Mr. Jessie had been the bus driver for as long as I could remember. He lived just about two or three miles down the road from us, and he owned the syrup-making mill that we visited every fall to turn our sugar cane into sweet liquid gold. We sat quiet as church mice on the front seat of the bus, never really speaking, just smiling at all the big kids who boarded the bus at each stop. They took the liberty of patting us on the head while saying to each other how much we looked like little dolls. My mother had dressed us alike in two pretty, red-plaid dresses with white socks and red ribbons on our ponytails.
My big sisters and brothers were also on the bus with me. My parents had instructed them to take care of us, to make sure we got where we were supposed to go that day. They gave Bay the task of being our "agent" for the day. She was proud of her newfound responsibility, which was odd because she never took any pleasure in being in charge of us before. This day was different—it was as if Bay had a new prize to show off to her friends, two little dolls that looked just alike. Bay seemed to be very proud of her two little sisters. I could tell because she actually called us by our real names and not our nicknames—little knuckleheads.

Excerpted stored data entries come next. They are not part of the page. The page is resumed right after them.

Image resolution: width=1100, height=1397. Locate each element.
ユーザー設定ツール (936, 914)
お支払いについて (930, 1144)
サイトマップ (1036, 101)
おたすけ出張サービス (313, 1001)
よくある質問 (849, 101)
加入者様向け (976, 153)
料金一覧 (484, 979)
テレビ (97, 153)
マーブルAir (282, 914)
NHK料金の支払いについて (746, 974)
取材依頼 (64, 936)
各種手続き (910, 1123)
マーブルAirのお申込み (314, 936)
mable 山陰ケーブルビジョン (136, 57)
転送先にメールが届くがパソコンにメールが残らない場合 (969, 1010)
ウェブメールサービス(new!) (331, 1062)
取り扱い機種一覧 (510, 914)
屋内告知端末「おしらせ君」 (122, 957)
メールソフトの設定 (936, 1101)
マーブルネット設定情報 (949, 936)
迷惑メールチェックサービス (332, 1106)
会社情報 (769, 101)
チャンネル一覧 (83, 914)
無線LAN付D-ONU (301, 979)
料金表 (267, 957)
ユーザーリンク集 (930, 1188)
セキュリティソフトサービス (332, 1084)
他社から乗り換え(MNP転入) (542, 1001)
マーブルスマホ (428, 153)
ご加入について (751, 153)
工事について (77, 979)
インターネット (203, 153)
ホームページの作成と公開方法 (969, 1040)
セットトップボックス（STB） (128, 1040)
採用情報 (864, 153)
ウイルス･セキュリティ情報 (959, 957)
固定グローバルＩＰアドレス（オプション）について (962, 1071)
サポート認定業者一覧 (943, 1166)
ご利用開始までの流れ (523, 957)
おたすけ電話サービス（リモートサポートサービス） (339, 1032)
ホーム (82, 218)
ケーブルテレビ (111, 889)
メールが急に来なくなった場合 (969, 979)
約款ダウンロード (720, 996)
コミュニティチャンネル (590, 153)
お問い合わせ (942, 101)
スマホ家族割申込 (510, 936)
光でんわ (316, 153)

Soon, Bay took us to our assigned classroom and introduced us to Mrs. Rimmer, who was our teacher for the next three years. Mrs. Rimmer was a petite, prim and proper kind of lady who was just a little taller than my sister and me. She immediately recognized that my twin sister and I were too tall to fit into the little chairs in her classroom. She sent one of the boys to the fourth-grade classroom to ask Mrs. Funches for two large chairs. When the chairs arrived, she told Bill James Flanagan to place one of the chairs on each side of her desk and then she made a great announcement that my twin and I would be her helpers for the remainder of the year.
Soon, we saw Mrs. Rimmer elevated to the greatest woman on earth—at least in our little world. She was soft spoken, always smelled good and wore the most beautiful clothes that seemed to never get dirty, even though she was liberal with hugs and handshakes whenever she thought any of her students did a good job. If you didn't get a hug or handshake, she always told you that you did good along with an approving pat on your head or quick wink of her eye. Frequently, Mrs. Rimmer sent notes home to our parents telling them of our academic progress long before it was time for our report cards. Mrs. Rimmer had a special way of making you feel good, and sometimes she gave the privilege of taking names when she had to leave the room, or calling out spelling words when we took our practice tests.

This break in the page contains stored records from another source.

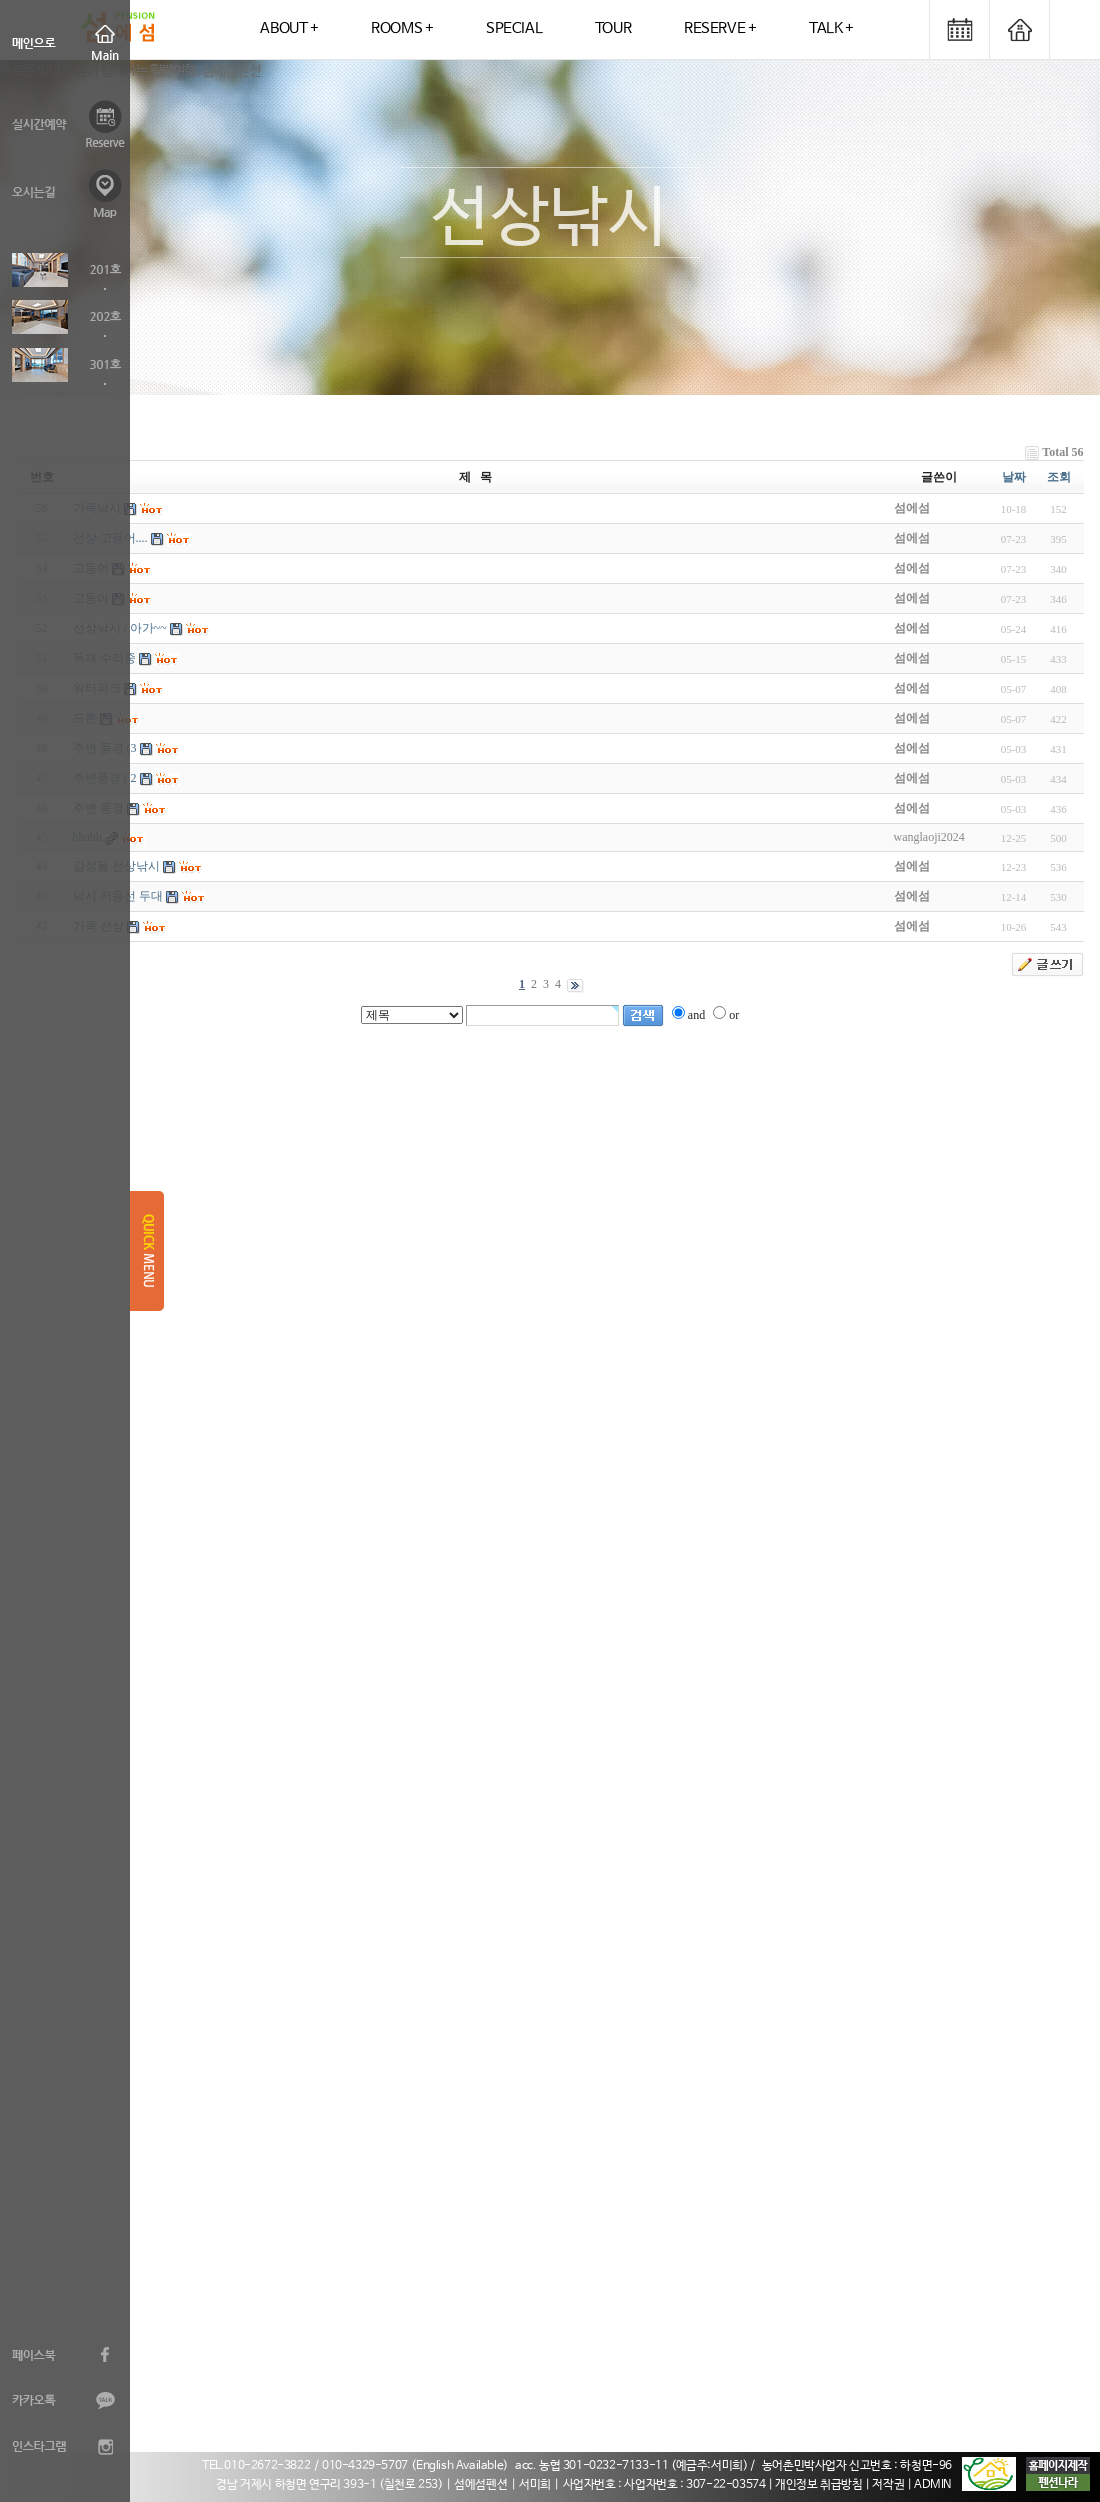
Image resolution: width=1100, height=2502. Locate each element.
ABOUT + (289, 28)
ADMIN (933, 2485)
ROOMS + (402, 28)
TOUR (613, 28)
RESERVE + (720, 28)
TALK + (831, 28)
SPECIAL (514, 28)
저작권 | (893, 2485)
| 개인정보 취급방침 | (820, 2485)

Soon after we got settled into our classroom routine, Mrs. Rimmer introduced a little ceremony that would become a tradition that would have an impact on me not just for the next three years, but for the rest of my life. The tradition started every day with all of Mrs. Rimmer's students lining up across the front of the classroom with boys and girls mixed together in a straight line. First, Mrs. Rimmer asked that you step out from the line, and she called your name aloud like soldiers do during roll call. Then she said, "Go ahead tell the class how you look today."

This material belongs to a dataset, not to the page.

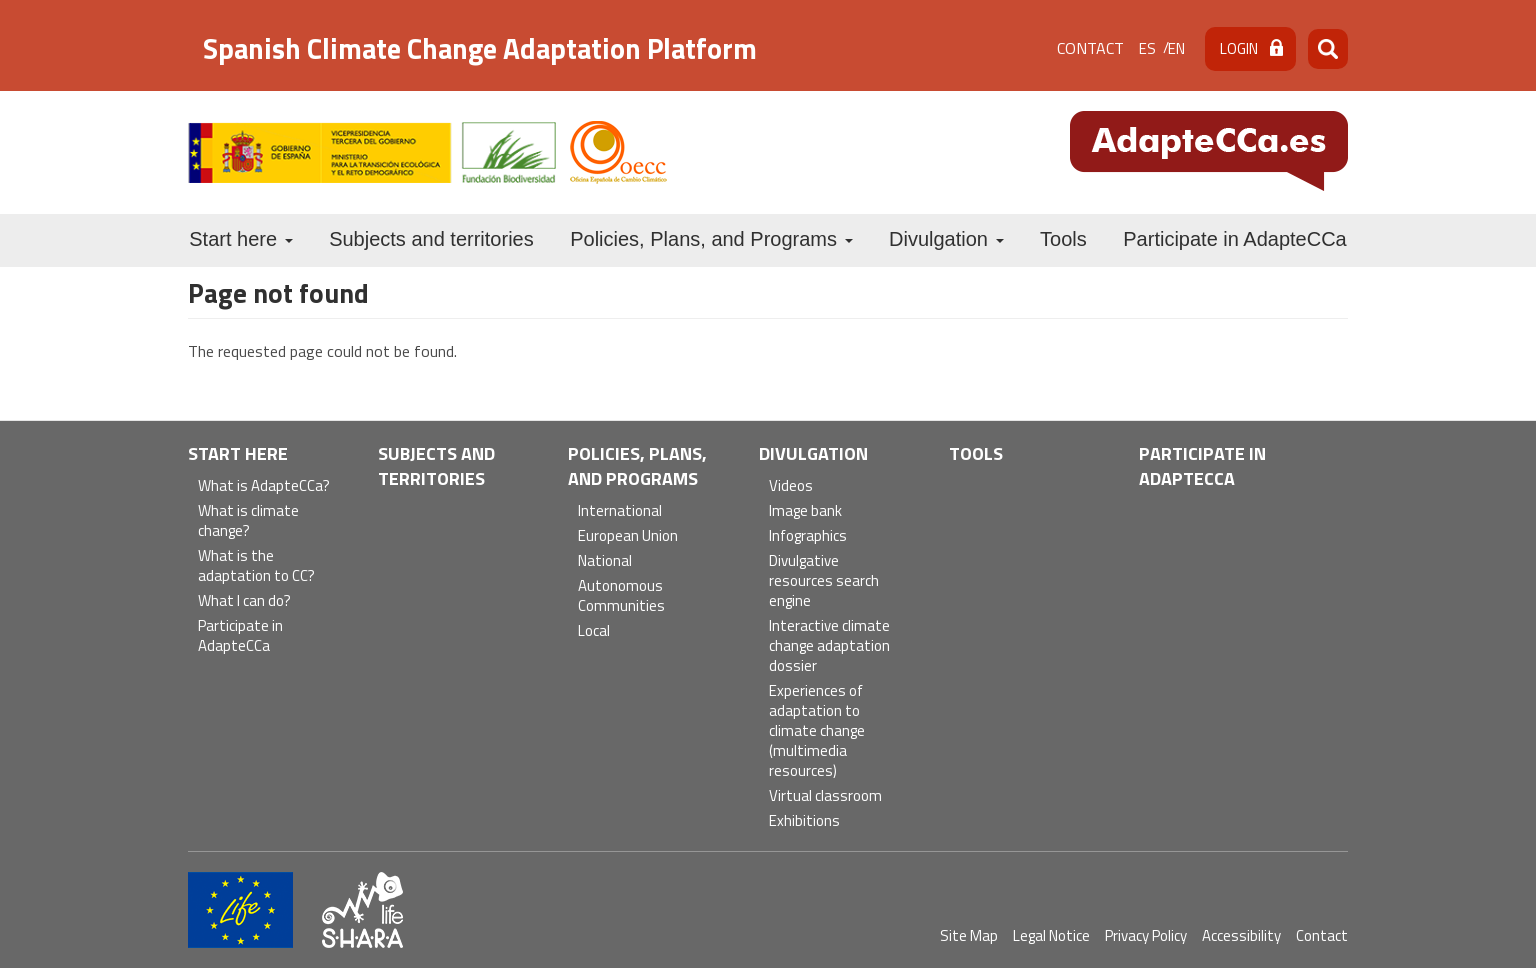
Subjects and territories (431, 239)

Standing straight and tall with our hands stretched out and a big smile on our faces, we started at our shoes saying, "My shoes are clean, my socks are clean, my dress is clean, my face is clean, my teeth are clean, my hair is clean and my hands are clean." Then she would gesture for us to spin around while saying, "I think I look alright this morning." This simple game ensured that everyone in the class paid extra attention to their daily appearance. Mrs. Rimmer believed that "cleanliness was next to godliness."
Being raised in a rural community, hygiene and personal appearance weren't always a priority for many of my fellow classmates. Mrs. Rimmer's little game proved to be a great way to get everyone in our class to have a lifelong appreciation for good hygiene practices. It also made us want to impress our teacher and to seek her approval while doing something that would prove to be helpful throughout our lives. It gave us a sense of pride and accomplishment along with a healthy respect for our teacher that spilled over into our classwork and behavior, at school and at home.
For the next three years, Mrs. Rimmer earned my respect but, most of all, she taught me to look forward to each new day with great expectations.